• DATA SHOWN:
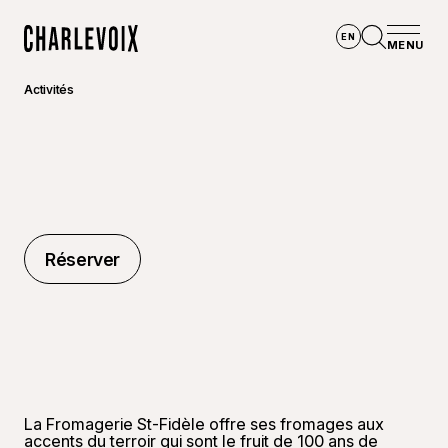
Aller au contenu principal
EN
MENU
Accueil
Ouvrir la
Activités
Réserver
Réserver
La Fromagerie St-Fidèle offre ses fromages aux
accents du terroir qui sont le fruit de 100 ans de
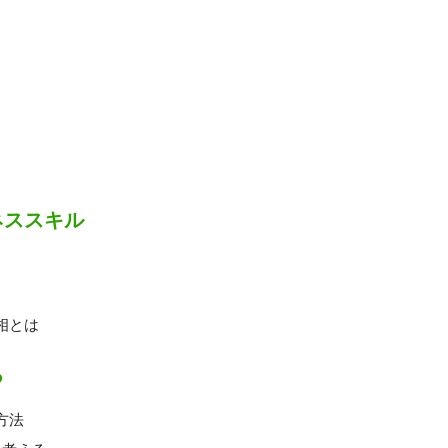
ネススキル
相とは
る
方法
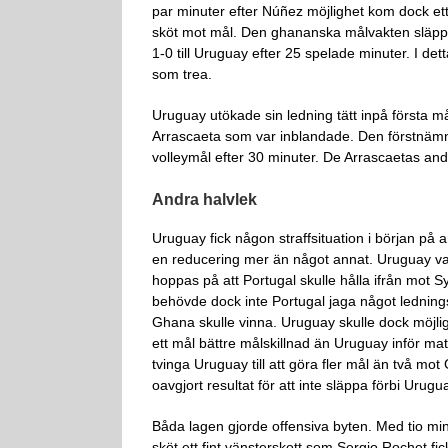
par minuter efter Núñez möjlighet kom dock et
sköt mot mål. Den ghananska målvakten släppte
1-0 till Uruguay efter 25 spelade minuter. I d
som trea.
Uruguay utökade sin ledning tätt inpå första 
Arrascaeta som var inblandade. Den förstnämnd
volleymål efter 30 minuter. De Arrascaetas and
Andra halvlek
Uruguay fick någon straffsituation i början på
en reducering mer än något annat. Uruguay var
hoppas på att Portugal skulle hålla ifrån mot
behövde dock inte Portugal jaga något ledning
Ghana skulle vinna. Uruguay skulle dock möjl
ett mål bättre målskillnad än Uruguay inför ma
tvinga Uruguay till att göra fler mål än två mo
oavgjort resultat för att inte släppa förbi Urug
Båda lagen gjorde offensiva byten. Med tio m
sköt ett fint vänsterskott som Sergio Rochet fic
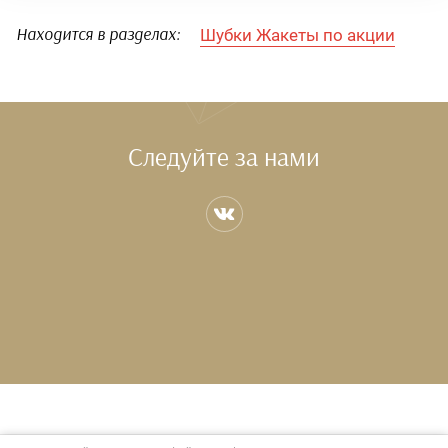
Шубки Жакеты по акции
Находится в разделах:
Следуйте за нами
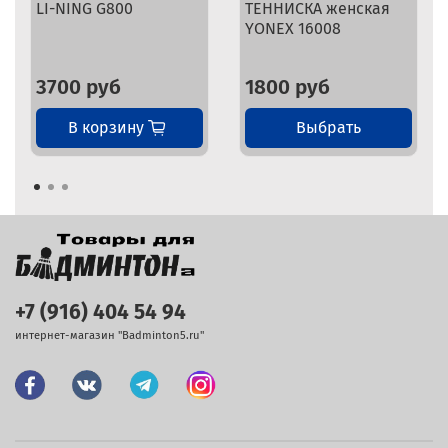
LI-NING G800
ТЕННИСКА женская
YONEX 16008
3700 руб
1800 руб
В корзину
Выбрать
+7 (916) 404 54 94
интернет-магазин "Badminton5.ru"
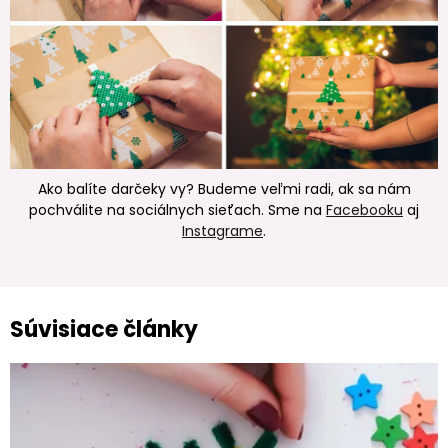
Ako balíte darčeky vy? Budeme veľmi radi, ak sa nám
pochválite na sociálnych sieťach. Sme na
Facebooku
aj
Instagrame
.
Súvisiace články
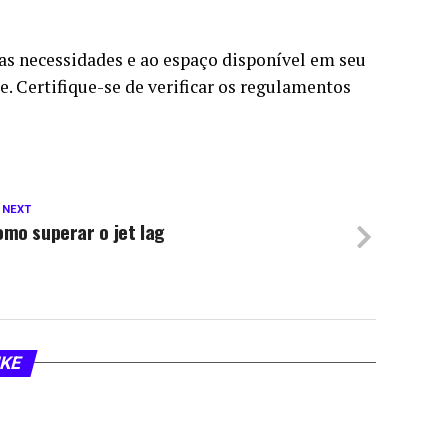
uas necessidades e ao espaço disponível em seu
e. Certifique-se de verificar os regulamentos
 NEXT
mo superar o jet lag
IKE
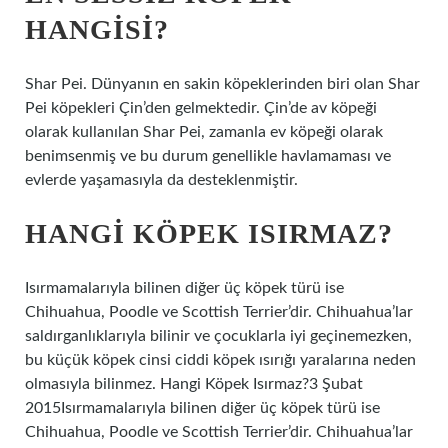
HANGISI?
Shar Pei. Dünyanın en sakin köpeklerinden biri olan Shar
Pei köpekleri Çin’den gelmektedir. Çin’de av köpeği
olarak kullanılan Shar Pei, zamanla ev köpeği olarak
benimsenmiş ve bu durum genellikle havlamaması ve
evlerde yaşamasıyla da desteklenmiştir.
HANGI KÖPEK ISIRMAZ?
Isırmamalarıyla bilinen diğer üç köpek türü ise
Chihuahua, Poodle ve Scottish Terrier’dir. Chihuahua’lar
saldırganlıklarıyla bilinir ve çocuklarla iyi geçinemezken,
bu küçük köpek cinsi ciddi köpek ısırığı yaralarına neden
olmasıyla bilinmez. Hangi Köpek Isırmaz?3 Şubat
2015Isırmamalarıyla bilinen diğer üç köpek türü ise
Chihuahua, Poodle ve Scottish Terrier’dir. Chihuahua’lar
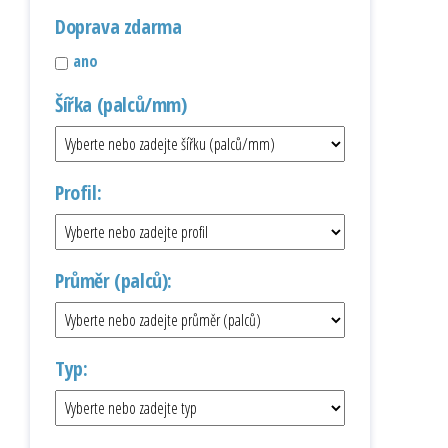
Doprava zdarma
ano
Šířka (palců/mm)
Profil:
Průměr (palců):
Typ:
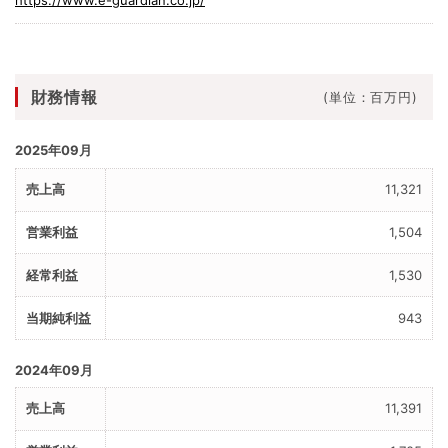
財務情報
(単位：百万円)
2025年09月
11,321
1,504
1,530
943
2024年09月
11,391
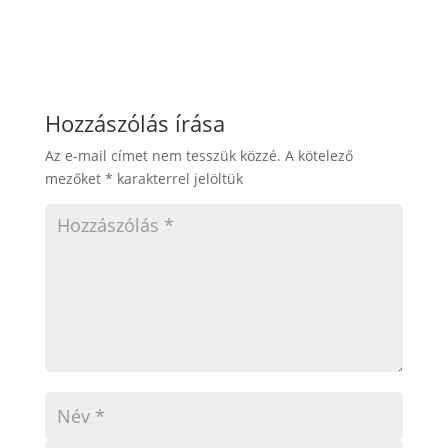
Hozzászólás írása
Az e-mail címet nem tesszük közzé.
A kötelező
mezőket
*
karakterrel jelöltük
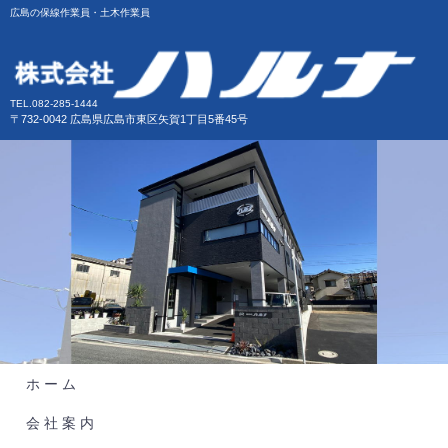
広島の保線作業員・土木作業員
TEL.082-285-1444
〒732-0042 広島県広島市東区矢賀1丁目5番45号
ホ ー ム
会 社 案 内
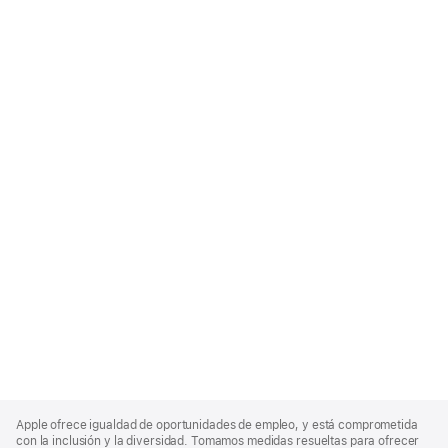
Apple
Footer
Apple ofrece igualdad de oportunidades de empleo, y está comprometida
con la inclusión y la diversidad. Tomamos medidas resueltas para ofrecer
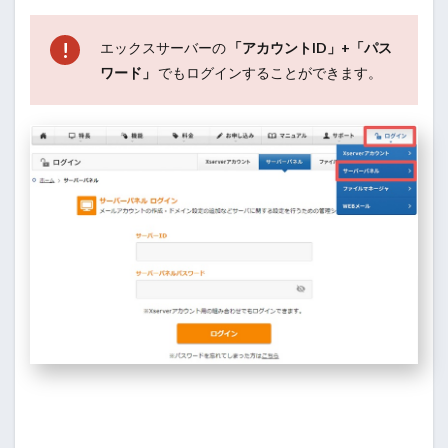
エックスサーバーの
「アカウントID」+「パス
ワード」
でもログインすることができます。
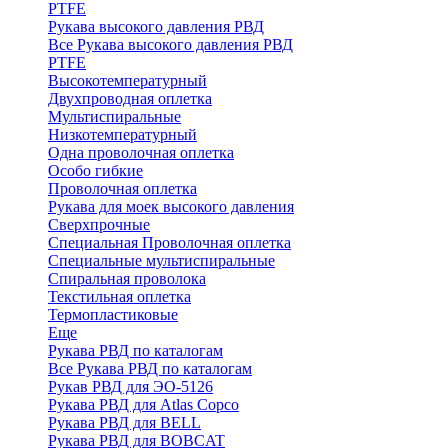
PTFE
Рукава высокого давления РВД
Все Рукава высокого давления РВД
PTFE
Высокотемпературный
Двухпроводная оплетка
Мультиспиральные
Низкотемпературный
Одна проволочная оплетка
Особо гибкие
Проволочная оплетка
Рукава для моек высокого давления
Сверхпрочные
Специальная Проволочная оплетка
Специальные мультиспиральные
Спиральная проволока
Текстильная оплетка
Термопластиковые
Еще
Рукава РВД по каталогам
Все Рукава РВД по каталогам
Рукав РВД для ЭО-5126
Рукава РВД для Atlas Copco
Рукава РВД для BELL
Рукава РВД для BOBCAT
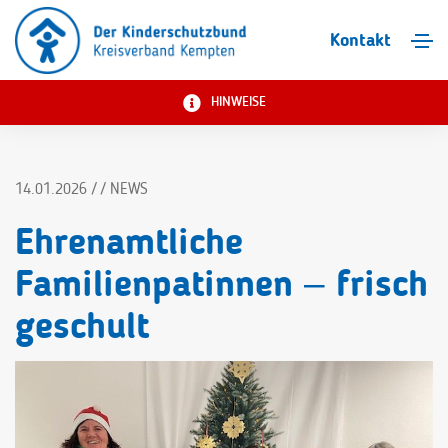
Kontakt
HINWEISE
14.01.2026 / / NEWS
Ehrenamtliche
Familienpatinnen – frisch
geschult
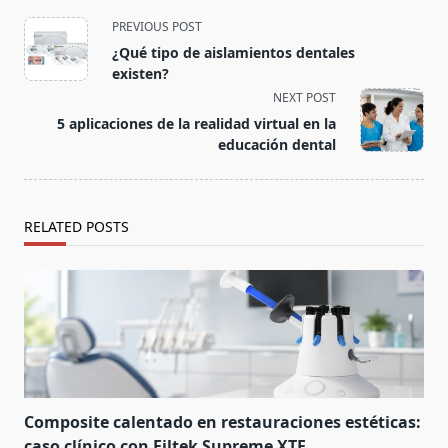
PREVIOUS POST
¿Qué tipo de aislamientos dentales
existen?
NEXT POST
5 aplicaciones de la realidad virtual en la
educación dental
RELATED POSTS
Composite calentado en restauraciones estéticas:
caso clínico con Filtek Supreme XTE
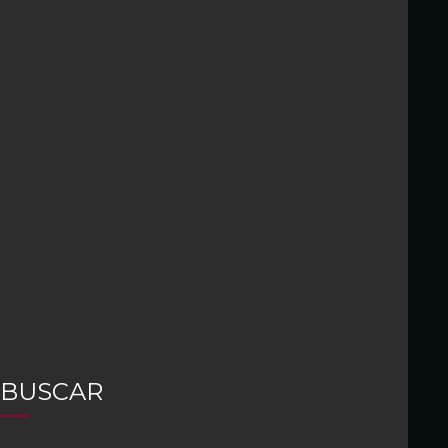
BUSCAR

• PROBLEM: Keeping both end lines, retype exactly the lines from the first line of the material through the line that contains "par minuter efter Núñez möjlighet kom dock et", but not the pictures.

• EXERCISE SOLUTION:
Aller au contenu principal
EN
MENU
Accueil
Ouvrir la
Activités
Réserver
Réserver
La Fromagerie St-Fidèle offre ses fromages aux
accents du terroir qui sont le fruit de 100 ans de
ネススキル
相とは
る
方法
par minuter efter Núñez möjlighet kom dock et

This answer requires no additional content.